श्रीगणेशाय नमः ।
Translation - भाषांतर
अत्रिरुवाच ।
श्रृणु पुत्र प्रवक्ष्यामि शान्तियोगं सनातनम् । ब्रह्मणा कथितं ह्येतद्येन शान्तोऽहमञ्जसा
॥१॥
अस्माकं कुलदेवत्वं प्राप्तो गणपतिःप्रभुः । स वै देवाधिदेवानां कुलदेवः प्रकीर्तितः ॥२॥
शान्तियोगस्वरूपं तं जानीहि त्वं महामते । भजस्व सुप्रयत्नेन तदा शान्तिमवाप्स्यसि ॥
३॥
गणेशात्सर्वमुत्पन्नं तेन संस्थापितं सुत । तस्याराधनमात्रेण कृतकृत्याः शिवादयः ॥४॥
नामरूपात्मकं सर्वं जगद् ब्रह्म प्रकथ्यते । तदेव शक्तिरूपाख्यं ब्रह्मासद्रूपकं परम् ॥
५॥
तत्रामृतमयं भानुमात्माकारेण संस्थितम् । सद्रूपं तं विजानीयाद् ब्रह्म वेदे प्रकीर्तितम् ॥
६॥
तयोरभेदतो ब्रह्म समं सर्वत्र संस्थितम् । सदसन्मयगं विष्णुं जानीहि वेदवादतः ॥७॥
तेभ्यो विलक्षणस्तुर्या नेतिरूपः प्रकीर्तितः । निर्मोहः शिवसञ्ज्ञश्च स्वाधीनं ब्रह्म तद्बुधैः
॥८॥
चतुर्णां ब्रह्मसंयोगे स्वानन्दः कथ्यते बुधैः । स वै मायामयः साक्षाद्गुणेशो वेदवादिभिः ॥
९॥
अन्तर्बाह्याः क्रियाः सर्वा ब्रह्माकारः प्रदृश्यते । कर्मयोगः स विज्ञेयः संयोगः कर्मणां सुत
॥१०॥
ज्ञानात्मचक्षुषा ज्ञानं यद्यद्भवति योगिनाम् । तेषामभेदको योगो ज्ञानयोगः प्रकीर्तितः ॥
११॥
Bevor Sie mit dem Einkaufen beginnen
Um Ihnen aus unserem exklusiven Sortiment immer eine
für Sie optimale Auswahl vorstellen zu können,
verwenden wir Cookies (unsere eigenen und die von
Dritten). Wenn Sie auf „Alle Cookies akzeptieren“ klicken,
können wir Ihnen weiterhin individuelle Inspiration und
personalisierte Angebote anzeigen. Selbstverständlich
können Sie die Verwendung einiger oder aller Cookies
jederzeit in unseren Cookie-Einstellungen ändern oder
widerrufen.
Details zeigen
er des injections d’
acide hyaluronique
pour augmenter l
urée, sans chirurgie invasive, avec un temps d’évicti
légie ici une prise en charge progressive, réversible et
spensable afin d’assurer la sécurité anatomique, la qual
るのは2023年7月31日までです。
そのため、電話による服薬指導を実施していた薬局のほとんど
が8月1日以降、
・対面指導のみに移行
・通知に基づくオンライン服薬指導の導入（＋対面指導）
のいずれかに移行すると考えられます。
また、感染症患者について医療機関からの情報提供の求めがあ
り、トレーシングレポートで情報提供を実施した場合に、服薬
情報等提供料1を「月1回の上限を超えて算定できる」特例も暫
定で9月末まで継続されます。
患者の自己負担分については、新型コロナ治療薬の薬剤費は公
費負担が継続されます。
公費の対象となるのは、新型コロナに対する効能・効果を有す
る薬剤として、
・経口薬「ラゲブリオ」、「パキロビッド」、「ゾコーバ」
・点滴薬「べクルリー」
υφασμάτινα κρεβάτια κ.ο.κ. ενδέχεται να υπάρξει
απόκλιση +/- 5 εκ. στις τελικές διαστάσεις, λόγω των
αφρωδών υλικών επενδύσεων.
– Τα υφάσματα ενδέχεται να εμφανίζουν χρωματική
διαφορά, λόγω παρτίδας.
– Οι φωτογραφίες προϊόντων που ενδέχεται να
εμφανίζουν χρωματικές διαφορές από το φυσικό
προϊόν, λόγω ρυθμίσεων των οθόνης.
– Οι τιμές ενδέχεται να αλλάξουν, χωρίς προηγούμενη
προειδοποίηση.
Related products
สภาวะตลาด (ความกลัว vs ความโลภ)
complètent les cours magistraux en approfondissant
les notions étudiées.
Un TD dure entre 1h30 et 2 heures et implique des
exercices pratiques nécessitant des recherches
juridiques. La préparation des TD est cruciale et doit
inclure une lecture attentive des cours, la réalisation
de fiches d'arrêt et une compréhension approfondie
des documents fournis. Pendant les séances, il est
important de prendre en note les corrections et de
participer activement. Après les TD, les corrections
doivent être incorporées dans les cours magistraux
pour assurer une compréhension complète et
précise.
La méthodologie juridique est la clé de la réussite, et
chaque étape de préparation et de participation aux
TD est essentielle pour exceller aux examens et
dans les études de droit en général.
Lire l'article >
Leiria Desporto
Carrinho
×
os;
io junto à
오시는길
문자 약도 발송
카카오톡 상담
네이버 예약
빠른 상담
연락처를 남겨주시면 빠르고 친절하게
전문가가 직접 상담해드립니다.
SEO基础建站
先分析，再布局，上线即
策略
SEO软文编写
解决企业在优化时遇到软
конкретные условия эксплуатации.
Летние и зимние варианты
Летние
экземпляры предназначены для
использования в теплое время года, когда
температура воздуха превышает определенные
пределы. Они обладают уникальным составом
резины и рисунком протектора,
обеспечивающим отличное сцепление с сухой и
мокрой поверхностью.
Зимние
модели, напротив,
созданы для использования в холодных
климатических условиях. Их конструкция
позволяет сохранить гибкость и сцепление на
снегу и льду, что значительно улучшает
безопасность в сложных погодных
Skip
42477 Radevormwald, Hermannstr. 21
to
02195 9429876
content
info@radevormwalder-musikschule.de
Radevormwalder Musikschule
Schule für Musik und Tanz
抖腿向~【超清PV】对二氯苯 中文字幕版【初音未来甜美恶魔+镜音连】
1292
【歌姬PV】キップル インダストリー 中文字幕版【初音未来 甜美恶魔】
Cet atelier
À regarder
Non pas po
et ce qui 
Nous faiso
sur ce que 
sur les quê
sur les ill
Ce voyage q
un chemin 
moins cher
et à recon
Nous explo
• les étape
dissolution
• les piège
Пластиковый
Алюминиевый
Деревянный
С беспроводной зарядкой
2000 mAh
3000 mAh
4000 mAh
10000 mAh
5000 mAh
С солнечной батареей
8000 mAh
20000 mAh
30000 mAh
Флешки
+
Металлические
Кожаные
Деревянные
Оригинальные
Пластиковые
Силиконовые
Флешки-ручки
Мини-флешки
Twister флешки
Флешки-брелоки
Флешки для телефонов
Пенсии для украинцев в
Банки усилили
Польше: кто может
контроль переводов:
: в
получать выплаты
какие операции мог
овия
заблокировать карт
==============================
▶ [Work request] Where a line of the entries above holds the word "εμφανίζουν", return that line.

▶ [Task solution]
– Τα υφάσματα ενδέχεται να εμφανίζουν χρωματική
εμφανίζουν χρωματικές διαφορές από το φυσικό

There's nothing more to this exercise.